South Carolina Lawyers Tasked with Choosing Method of Execution for Death Row Inmate

South Carolina Attorneys Forced to Choose Execution Method for Inmate

In an unprecedented legal move in South Carolina, lawyers are being asked to choose the mode of execution for their client, Freddie Owens, sentenced to death. Should they fail to make the decision by September 6, Owens will face execution through the electric chair – a method Owens explicitly wishes to avoid.

Circumstances Leading to Legal Team’s Decision

Owens, who has relinquished the choice of his execution method to his legal team, did so on the grounds of his Muslim faith, which forbids him to participate in his own death. Following this, Owens’ legal representative, Emily Paavola, has been authorized with power of attorney to decide between lethal injection, firing squad, and electrocution, the three permissible methods of execution in South Carolina.

Owens, condemned to death for the murder of a Greenville convenience store clerk in 1997 and for the subsequent murder of his detention cellmate, is faced with the grim selection of his own end, after challenging the legality of South Carolina’s execution policy, under which death by firing squad was introduced as an option to condemned inmates.

Reflection on the Unusual Legal Obligation

This peculiar and ethically compromising situation has given rise to a wide-ranging debate, scrutinizing the boundaries and responsibilities of defense lawyers in capital punishment cases.

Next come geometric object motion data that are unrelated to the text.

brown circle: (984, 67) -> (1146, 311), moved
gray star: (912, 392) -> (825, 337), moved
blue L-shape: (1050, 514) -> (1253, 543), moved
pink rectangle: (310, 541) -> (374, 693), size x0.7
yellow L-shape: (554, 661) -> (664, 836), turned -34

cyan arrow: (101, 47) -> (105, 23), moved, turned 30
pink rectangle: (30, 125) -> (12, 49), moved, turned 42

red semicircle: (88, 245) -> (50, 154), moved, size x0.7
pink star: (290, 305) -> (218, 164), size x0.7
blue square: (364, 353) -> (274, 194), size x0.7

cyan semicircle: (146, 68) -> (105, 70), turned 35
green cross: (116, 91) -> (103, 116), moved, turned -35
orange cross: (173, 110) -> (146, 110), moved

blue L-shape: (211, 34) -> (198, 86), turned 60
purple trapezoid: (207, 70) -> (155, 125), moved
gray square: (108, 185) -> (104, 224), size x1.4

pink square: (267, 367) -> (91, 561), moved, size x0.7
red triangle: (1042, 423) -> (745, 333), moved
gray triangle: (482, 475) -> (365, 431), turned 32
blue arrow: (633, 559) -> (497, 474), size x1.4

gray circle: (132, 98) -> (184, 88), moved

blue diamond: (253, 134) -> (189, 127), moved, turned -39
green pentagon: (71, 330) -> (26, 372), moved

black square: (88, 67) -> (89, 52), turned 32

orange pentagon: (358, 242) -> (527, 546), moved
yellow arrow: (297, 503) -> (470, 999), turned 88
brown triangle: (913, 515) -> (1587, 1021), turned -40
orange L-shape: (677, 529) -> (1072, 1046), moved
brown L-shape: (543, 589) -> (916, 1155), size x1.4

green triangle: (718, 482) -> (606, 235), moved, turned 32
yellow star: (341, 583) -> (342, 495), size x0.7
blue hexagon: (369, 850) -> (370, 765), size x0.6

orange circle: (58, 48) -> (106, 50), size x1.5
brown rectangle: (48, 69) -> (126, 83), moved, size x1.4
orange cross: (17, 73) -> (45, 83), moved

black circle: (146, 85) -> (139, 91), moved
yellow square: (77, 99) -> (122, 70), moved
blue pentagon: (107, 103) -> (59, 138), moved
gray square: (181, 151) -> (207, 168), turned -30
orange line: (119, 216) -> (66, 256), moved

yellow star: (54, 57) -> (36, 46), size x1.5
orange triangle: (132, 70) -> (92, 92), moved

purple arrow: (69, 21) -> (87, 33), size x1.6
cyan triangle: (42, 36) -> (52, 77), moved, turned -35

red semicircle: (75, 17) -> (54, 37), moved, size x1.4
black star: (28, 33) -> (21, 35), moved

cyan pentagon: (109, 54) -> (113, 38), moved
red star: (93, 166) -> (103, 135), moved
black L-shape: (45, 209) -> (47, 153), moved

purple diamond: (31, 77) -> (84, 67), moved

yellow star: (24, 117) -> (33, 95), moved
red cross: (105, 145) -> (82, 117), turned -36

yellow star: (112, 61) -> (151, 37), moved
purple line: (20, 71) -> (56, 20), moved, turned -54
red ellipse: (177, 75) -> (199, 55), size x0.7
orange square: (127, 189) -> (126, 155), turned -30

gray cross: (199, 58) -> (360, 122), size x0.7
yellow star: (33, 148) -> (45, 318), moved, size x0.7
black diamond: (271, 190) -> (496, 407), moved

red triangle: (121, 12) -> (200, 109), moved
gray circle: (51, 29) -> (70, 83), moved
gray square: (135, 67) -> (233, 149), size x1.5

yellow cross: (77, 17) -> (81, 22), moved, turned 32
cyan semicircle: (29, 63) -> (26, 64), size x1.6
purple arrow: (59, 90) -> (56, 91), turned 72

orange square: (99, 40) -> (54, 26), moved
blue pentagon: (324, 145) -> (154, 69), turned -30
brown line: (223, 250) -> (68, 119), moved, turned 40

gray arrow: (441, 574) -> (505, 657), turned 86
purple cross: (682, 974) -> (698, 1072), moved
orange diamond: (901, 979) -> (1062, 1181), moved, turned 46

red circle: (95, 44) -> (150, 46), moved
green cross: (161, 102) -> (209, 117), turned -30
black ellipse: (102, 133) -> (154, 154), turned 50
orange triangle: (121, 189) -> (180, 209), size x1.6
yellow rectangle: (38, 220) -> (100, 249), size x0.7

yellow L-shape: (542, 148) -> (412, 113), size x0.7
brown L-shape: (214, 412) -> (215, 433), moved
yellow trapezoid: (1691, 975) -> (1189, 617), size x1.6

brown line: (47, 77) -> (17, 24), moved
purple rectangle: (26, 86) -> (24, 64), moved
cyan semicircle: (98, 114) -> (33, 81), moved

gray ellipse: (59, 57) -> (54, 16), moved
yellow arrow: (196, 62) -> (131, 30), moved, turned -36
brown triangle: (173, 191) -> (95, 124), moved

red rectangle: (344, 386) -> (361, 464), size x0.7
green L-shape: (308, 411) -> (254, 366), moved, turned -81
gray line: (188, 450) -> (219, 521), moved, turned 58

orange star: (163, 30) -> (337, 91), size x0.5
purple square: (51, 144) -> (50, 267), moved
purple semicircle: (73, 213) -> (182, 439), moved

Robin Maher, executive director of the Death Penalty Information Center, opined, “Being forced to participate in how her client will die, or how to counsel her client about which way he will die, is antithetical to their role and their purpose in a death penalty case.”

Implications on Future Execution Laws

This unique predicament arises in the backdrop of recent amendments in 2021, to South Carolina’s legislation on capital punishment, which introduced death by firing squad as an option. It also made electric chair the default method if the condemned person couldn’t choose a method. The legislation paved the way to the current situation where the responsibility of making a life and death decision has fallen upon the shoulders of Owens’ attorneys.

In July, the S.C. Supreme Court ruled that the state’s execution policy was not in violation of cruel and unusual punishment. Under this ruling, the path has been cleared for Owens’ attorneys to decide on his method of execution. This unprecedented turn of events in South Carolina’s judicial system sets a daunting precedent for all stakeholders involved in capital punishment cases.